◆ EXERCISE ◆
A line belongs in the answer only if it contains the word "être"; copy every such line from the listing below.

=== INPUT RECORDS ===

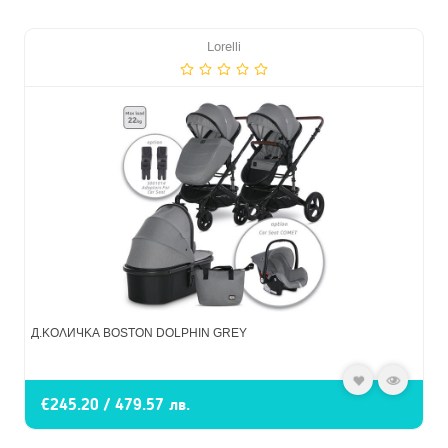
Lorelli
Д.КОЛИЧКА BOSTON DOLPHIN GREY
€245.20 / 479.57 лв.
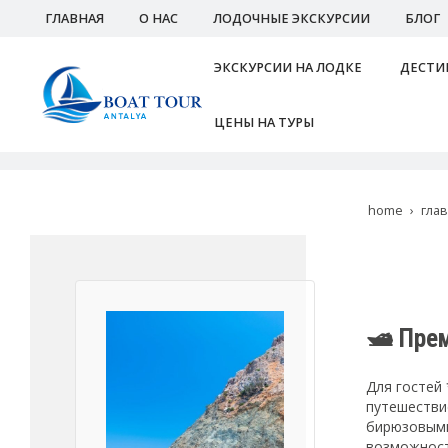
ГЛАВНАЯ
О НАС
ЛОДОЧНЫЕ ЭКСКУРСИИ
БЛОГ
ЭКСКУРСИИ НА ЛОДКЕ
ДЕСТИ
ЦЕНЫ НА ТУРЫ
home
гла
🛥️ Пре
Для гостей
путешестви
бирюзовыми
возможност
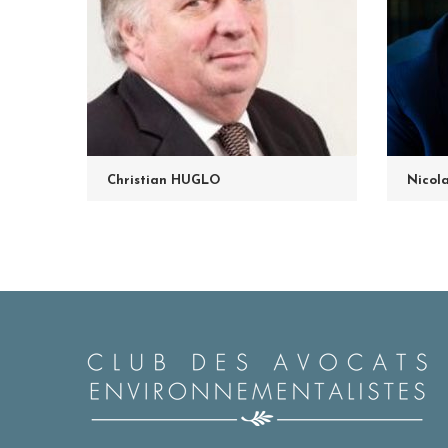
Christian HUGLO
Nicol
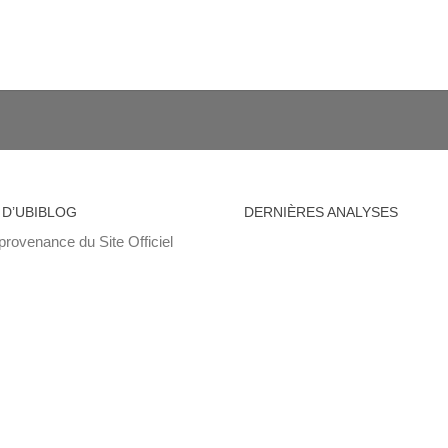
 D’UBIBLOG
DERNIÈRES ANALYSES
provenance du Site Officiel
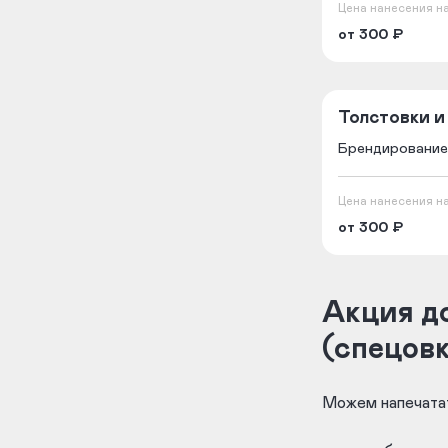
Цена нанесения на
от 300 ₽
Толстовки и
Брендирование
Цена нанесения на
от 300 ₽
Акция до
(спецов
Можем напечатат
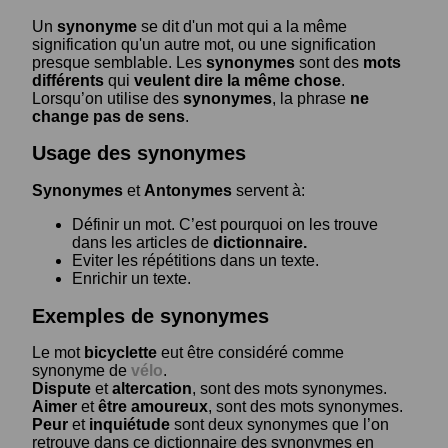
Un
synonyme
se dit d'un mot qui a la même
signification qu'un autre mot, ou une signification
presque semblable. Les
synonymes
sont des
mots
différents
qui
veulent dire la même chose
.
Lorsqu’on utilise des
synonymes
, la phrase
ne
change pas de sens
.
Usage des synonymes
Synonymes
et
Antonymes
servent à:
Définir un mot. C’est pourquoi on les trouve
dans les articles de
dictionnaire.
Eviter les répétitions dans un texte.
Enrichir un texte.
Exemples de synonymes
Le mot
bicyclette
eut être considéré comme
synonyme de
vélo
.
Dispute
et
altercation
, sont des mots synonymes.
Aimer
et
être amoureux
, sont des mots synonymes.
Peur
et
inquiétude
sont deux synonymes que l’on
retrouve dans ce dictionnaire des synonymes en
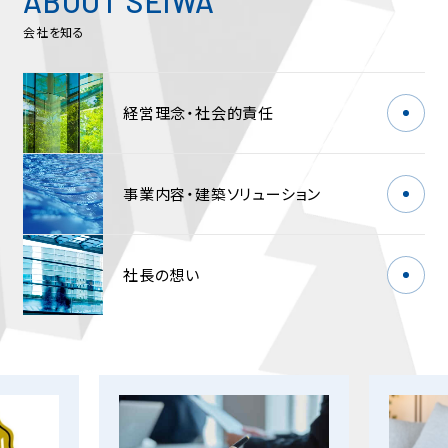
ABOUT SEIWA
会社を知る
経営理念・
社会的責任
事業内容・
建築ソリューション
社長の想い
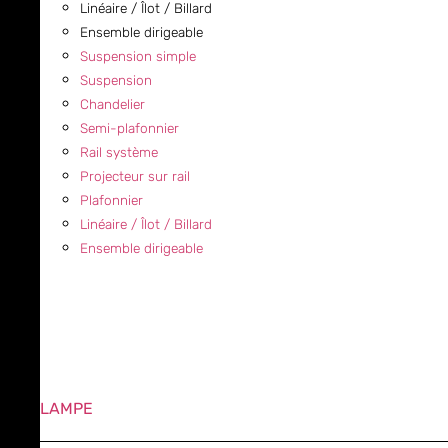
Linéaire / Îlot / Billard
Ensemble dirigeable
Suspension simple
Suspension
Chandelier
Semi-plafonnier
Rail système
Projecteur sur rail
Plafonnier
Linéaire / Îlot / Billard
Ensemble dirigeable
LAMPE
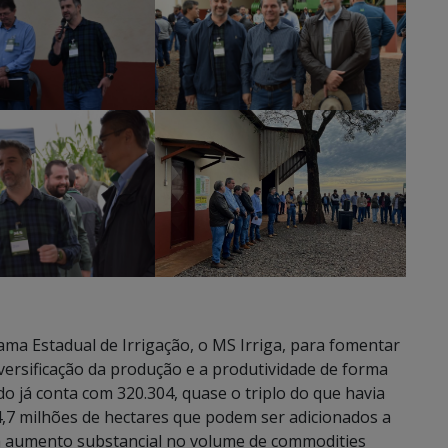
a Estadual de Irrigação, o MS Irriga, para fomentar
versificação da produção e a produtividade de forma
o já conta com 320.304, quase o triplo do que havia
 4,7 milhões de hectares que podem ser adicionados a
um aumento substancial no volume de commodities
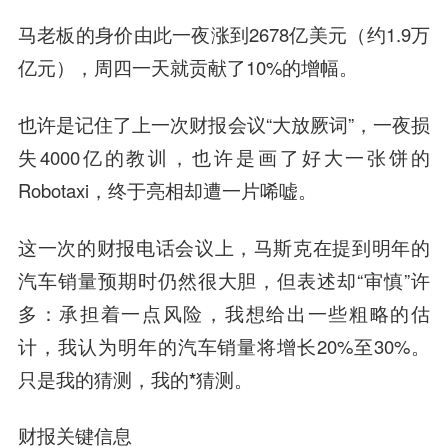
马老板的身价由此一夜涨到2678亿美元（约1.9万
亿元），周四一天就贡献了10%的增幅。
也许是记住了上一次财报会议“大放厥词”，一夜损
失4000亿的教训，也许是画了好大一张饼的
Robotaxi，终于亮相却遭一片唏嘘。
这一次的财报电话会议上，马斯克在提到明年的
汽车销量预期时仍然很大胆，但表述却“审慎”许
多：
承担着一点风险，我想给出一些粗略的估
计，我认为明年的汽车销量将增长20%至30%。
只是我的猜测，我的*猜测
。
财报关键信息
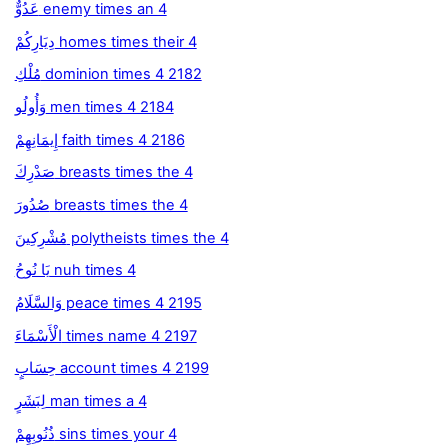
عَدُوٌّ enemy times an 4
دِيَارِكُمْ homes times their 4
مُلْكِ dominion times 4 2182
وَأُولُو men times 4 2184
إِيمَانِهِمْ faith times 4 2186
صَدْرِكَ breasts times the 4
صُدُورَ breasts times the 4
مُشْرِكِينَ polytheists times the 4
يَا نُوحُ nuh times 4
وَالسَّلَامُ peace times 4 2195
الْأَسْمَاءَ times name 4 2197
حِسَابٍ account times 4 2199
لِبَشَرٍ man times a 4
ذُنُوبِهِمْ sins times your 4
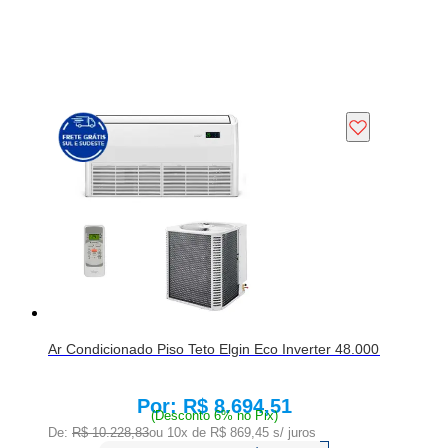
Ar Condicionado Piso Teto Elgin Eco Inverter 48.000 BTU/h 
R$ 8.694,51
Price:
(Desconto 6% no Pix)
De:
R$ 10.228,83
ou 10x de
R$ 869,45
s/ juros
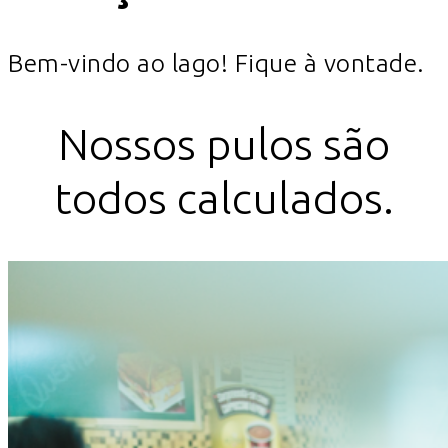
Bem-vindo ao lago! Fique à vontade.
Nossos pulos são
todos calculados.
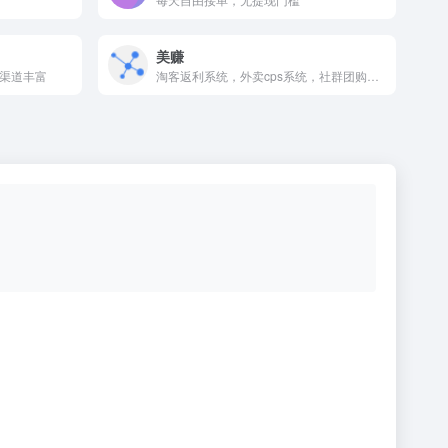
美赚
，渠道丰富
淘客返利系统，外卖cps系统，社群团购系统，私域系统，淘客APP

===
=== INPUT RECORDS ===

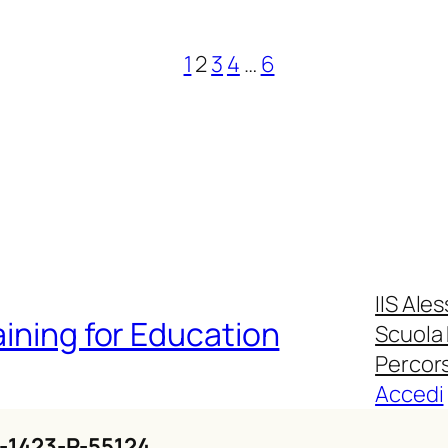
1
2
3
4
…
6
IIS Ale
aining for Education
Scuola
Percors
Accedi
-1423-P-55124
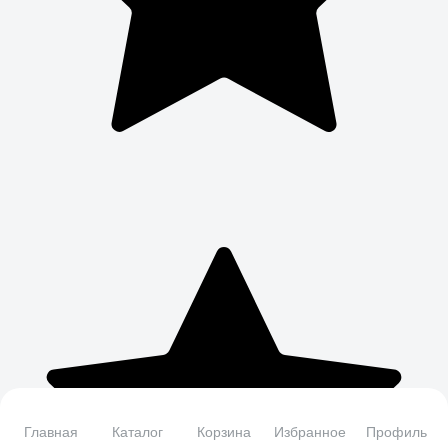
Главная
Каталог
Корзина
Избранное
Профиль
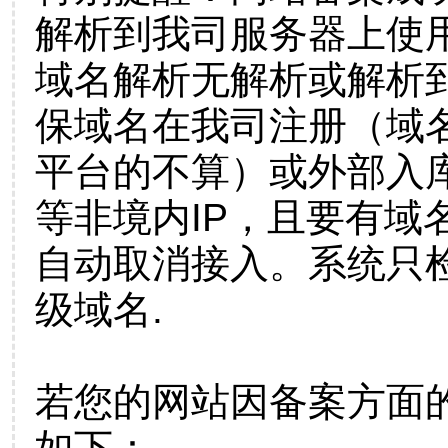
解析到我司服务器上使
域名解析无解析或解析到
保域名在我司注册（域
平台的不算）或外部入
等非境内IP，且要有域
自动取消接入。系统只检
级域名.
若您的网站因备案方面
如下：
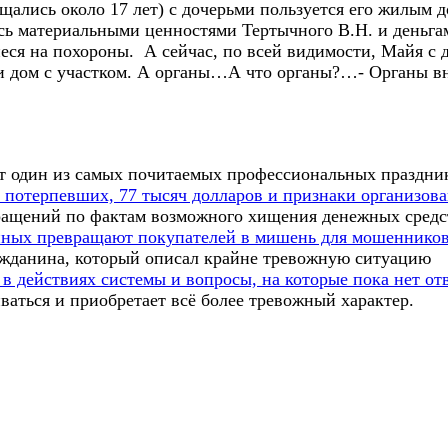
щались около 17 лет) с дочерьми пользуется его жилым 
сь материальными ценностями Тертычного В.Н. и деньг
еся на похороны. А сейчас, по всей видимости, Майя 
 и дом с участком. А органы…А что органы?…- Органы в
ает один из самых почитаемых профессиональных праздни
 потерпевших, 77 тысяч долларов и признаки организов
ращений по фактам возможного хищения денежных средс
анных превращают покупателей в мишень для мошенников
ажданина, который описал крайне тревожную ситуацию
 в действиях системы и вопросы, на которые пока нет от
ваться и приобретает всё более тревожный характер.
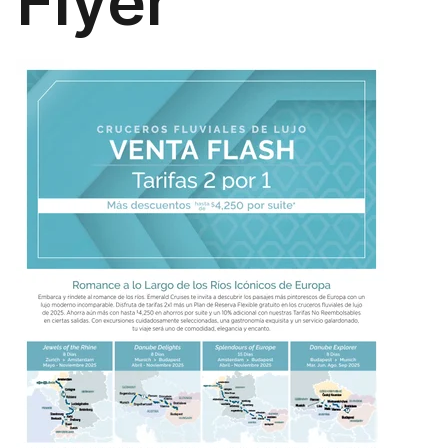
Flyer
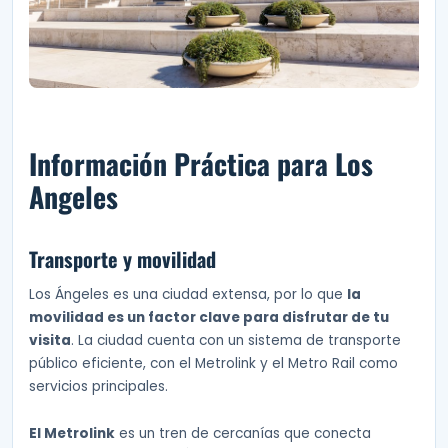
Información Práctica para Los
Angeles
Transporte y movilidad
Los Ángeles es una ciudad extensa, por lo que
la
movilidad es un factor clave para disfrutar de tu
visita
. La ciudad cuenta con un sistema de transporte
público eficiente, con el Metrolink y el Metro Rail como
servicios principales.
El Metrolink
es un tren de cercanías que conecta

===

◆ TASK OUTPUT ◆
eut être considéré comme
être amoureux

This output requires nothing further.